Die Klägerin, eine GmbH & Co. KG, vermietete mit Vertrag aus 1998 eine ehemalige Produktionshalle, Büroräume und Nebenräume an die mit ihr über die H GmbH verbundene (spätere) M-GmbH & Co. KG (M KG; damals noch GmbH), die die vermietete Immobilie neben weiteren Grundstücken betrieblich nutzte. Das Mietverhältnis mit der M KG bestand auch in den Streitjahren (2010 bis 2012) fort. Obwohl die Klägerin während der Außenprüfung die erweiterte Kürzung i. S. v. § 9 Nr. 1 S. 2 GewStG beantragt hatte, traf der Prüfer zur Gewerbesteuer keine Feststellungen. Den Einspruch lehnte das FA ab und führte aus, dass wegen der im Sonderbetriebsvermögen der Kommanditisten der Klägerin gehaltenen Beteiligungen an der H GmbH keine ausschließliche Verwaltung eigenen Grundbesitzes vorliege.

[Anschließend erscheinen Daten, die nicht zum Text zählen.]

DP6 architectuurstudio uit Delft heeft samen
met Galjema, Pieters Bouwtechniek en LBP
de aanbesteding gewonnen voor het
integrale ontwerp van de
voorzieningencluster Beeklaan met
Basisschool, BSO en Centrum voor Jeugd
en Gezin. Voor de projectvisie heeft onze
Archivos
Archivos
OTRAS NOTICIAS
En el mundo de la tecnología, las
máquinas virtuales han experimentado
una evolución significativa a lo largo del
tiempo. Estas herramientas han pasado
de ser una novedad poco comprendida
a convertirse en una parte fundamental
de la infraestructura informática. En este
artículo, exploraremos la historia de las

Der BFH hat entschieden, dass auch eine Beteiligung der an der Betriebsgesellschaft beteiligten Gesellschafter an einer Besitz-Personengesellschaft, die lediglich mittelbar über eine Kapitalgesellschaft besteht, bei der Beurteilung einer personellen Verflechtung als eine der Voraussetzungen einer Betriebsaufspaltung zu berücksichtigen ist.

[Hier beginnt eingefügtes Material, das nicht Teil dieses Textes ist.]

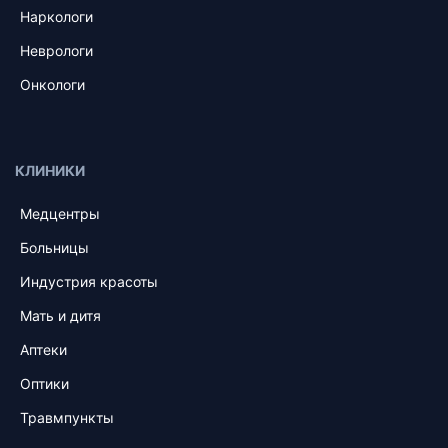
Наркологи
Неврологи
Онкологи
КЛИНИКИ
Медцентры
Больницы
Индустрия красоты
Мать и дитя
Аптеки
Оптики
Травмпункты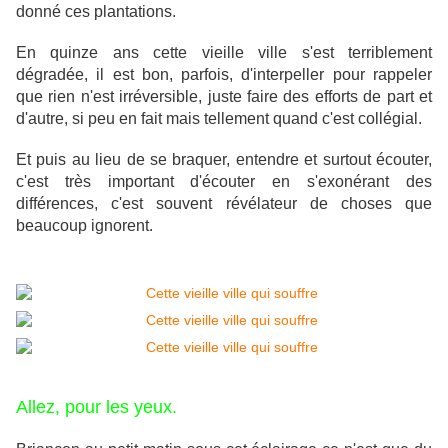
donné ces plantations.
En quinze ans cette vieille ville s'est terriblement
dégradée, il est bon, parfois, d'interpeller pour rappeler
que rien n'est irréversible, juste faire des efforts de part et
d'autre, si peu en fait mais tellement quand c'est collégial.
Et puis au lieu de se braquer, entendre et surtout écouter,
c'est très important d'écouter en s'exonérant des
différences, c'est souvent révélateur de choses que
beaucoup ignorent.
Allez, pour les yeux.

Das FG ist zu Recht davon ausgegangen, dass § 9 Nr. 1 S. 5 Nr. 1 GewStG der Inanspruchnahme der erweiterten Kürzung im Streitfall nicht entgegensteht. Der Inanspruchnahme der erweiterten Kürzung nach § 9 Nr. 1 S. 2 GewStG steht im Streitfall jedoch entgegen, dass in den Streitjahren zwischen der Klägerin als Besitzunternehmen und der M-KG als Betriebsunternehmen eine Betriebsaufspaltung bestanden hat. Zwar ist das FG nach der bisherigen höchstrichterlichen Rechtsprechung - auch des erkennenden Senats - davon ausgegangen, dass - im Gegensatz zu einer mittelbaren Beteiligung über eine Kapitalgesellschaft an der Betriebsgesellschaft - durch eine mittelbare Beteiligung über eine Kapitalgesellschaft an der Klägerin als Besitz-Personengesellschaft keine personelle Verflechtung begründet werden kann. An dieser Rechtsprechung hält der erkennende Senat unter Berücksichtigung der von ihm eingeholten Stellungnahmen des I. und des III. Senats des BFH jedoch nicht mehr fest. Zu beachten ist aber, dass diese Maßstäbe nach Auffassung des I. Senats des BFH auch weiterhin nicht für eine Besitz-Kapitalgesellschaft gelten. Das aus dem Trennungsprinzip abzuleitende „Durchgriffsverbot“ lasse es nicht zur, im Rahmen der Besteuerung der Besitz-Kapitalgesellschaft für die Frage, ob ein einheitlicher Geschäfts- und Betätigungswille hinsichtlich der Tätigkeit der Betriebsgesellschaft bestehe, auf die Anteilsinhaberschaft bzw. Einflussmöglichkeiten der Gesellschafter der Besitz-Kapitalgesellschaft abzustellen.